🤖 AI Summary
Floating-point errors pose significant risks in safety-critical systems, yet only a subset of inputs triggers substantial inaccuracies—necessitating efficient and precise detection methods. Existing approaches face critical limitations: high-precision reference methods suffer from implementation complexity and prohibitive computational overhead; ATOMU incurs false positives; while FPCC guarantees zero false positives, it exhibits poor efficiency. This paper proposes PI-detector—the first method to model input sensitivity based on the condition number of atomic floating-point operations. By injecting minimal perturbations into fundamental operations (e.g., addition and subtraction) and performing rigorous error propagation analysis, PI-detector automatically quantifies input sensitivity without resorting to expensive high-precision arithmetic. It achieves accuracy comparable to high-precision references while significantly outperforming FPCC in execution speed and eliminating false positives entirely. Experimental evaluation covers the ATOMU and HSED benchmarks, as well as linear system solvers.
📝 Abstract
Floating-point programs form the foundation of modern science and engineering, providing the essential computational framework for a wide range of applications, such as safety-critical systems, aerospace engineering, and financial analysis. Floating-point errors can lead to severe consequences. Although floating-point errors widely exist, only a subset of inputs may trigger significant errors in floating-point programs. Therefore, it is crucial to determine whether a given input could produce such errors. Researchers tend to take the results of high-precision floating-point programs as oracles for detecting floating-point errors, which introduces two main limitations: (1) difficulty of implementation and (2) prolonged execution time. The two recent tools, ATOMU and FPCC, can partially address these issues. However, ATOMU suffers from false positives; while FPCC, though eliminating false positives, operates at a considerably slower speed.

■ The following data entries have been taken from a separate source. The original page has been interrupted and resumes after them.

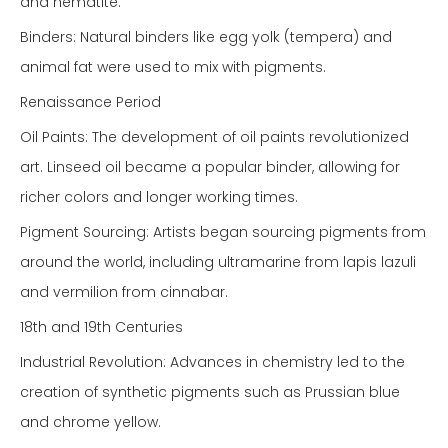
and hematite.
Binders: Natural binders like egg yolk (tempera) and
animal fat were used to mix with pigments.
Renaissance Period
Oil Paints: The development of oil paints revolutionized
art. Linseed oil became a popular binder, allowing for
richer colors and longer working times.
Pigment Sourcing: Artists began sourcing pigments from
around the world, including ultramarine from lapis lazuli
and vermilion from cinnabar.
18th and 19th Centuries
Industrial Revolution: Advances in chemistry led to the
creation of synthetic pigments such as Prussian blue
and chrome yellow.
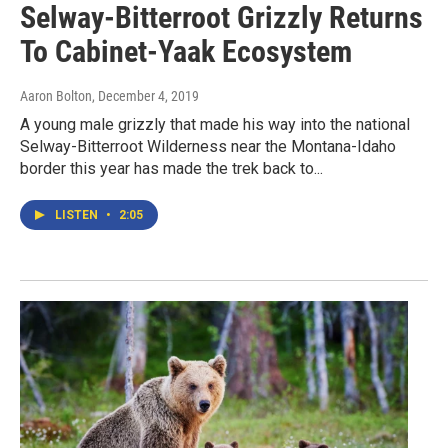
Selway-Bitterroot Grizzly Returns
To Cabinet-Yaak Ecosystem
Aaron Bolton
, December 4, 2019
A young male grizzly that made his way into the national
Selway-Bitterroot Wilderness near the Montana-Idaho
border this year has made the trek back to...
LISTEN
•
2:05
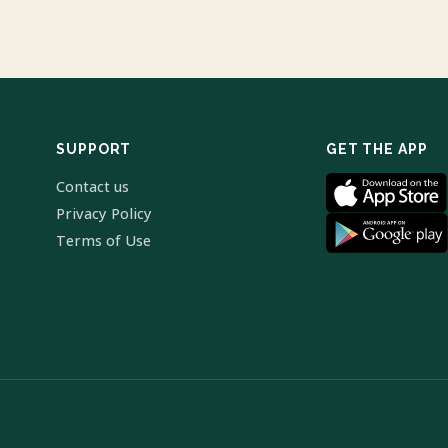
SUPPORT
GET THE APP
Contact us
Privacy Policy
Terms of Use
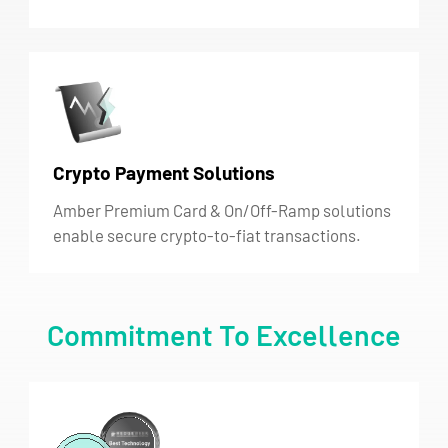
Crypto Payment Solutions
Amber Premium Card & On/Off-Ramp solutions
enable secure crypto-to-fiat transactions.
Commitment To Excellence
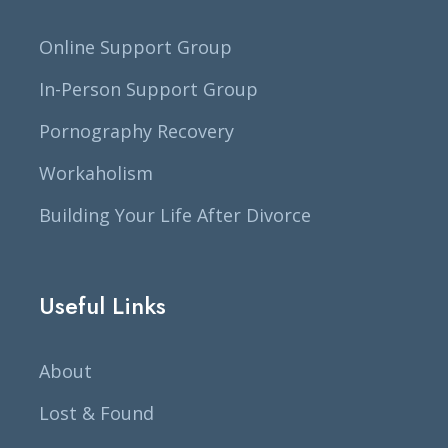
Online Support Group
In-Person Support Group
Pornography Recovery
Workaholism
Building Your Life After Divorce
Useful Links
About
Lost & Found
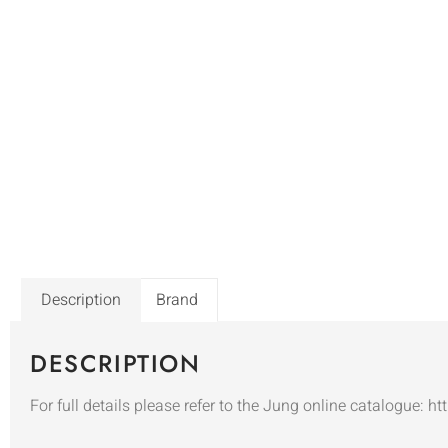
Description
Brand
DESCRIPTION
For full details please refer to the Jung online catalogue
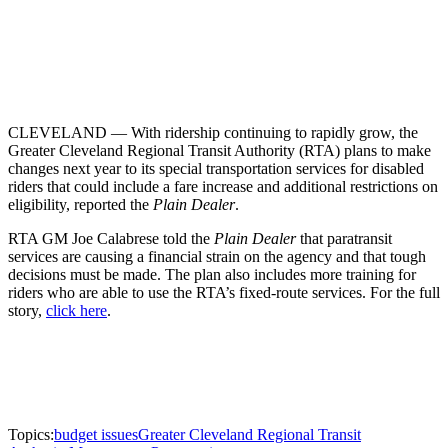
CLEVELAND — With ridership continuing to rapidly grow, the
Greater Cleveland Regional Transit Authority (RTA) plans to make
changes next year to its special transportation services for disabled
riders that could include a fare increase and additional restrictions on
eligibility, reported the
Plain Dealer
.
RTA GM Joe Calabrese told the
Plain Dealer
that paratransit
services are causing a financial strain on the agency and that tough
decisions must be made. The plan also includes more training for
riders who are able to use the RTA’s fixed-route services. For the full
story,
click here
.
Topics:
budget issues
Greater Cleveland Regional Transit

To address these two challenges, we propose a novel approach named PI-detector to computing floating-point errors effectively and efficiently. Our approach is based on the observation that floating-point errors stem from large condition numbers in atomic operations (such as addition and subtraction), which then propagate and accumulate. PI-detector injects small perturbations into the operands of individual atomic operations within the program and compares the outcomes of the original program with the perturbed version to compute floating-point errors. We evaluate PI-detector with datasets from ATOMU and HSED, as well as a complex linear system-solving program. Experimental results demonstrate that PI-detector can perform efficient and accurate floating-point error computation.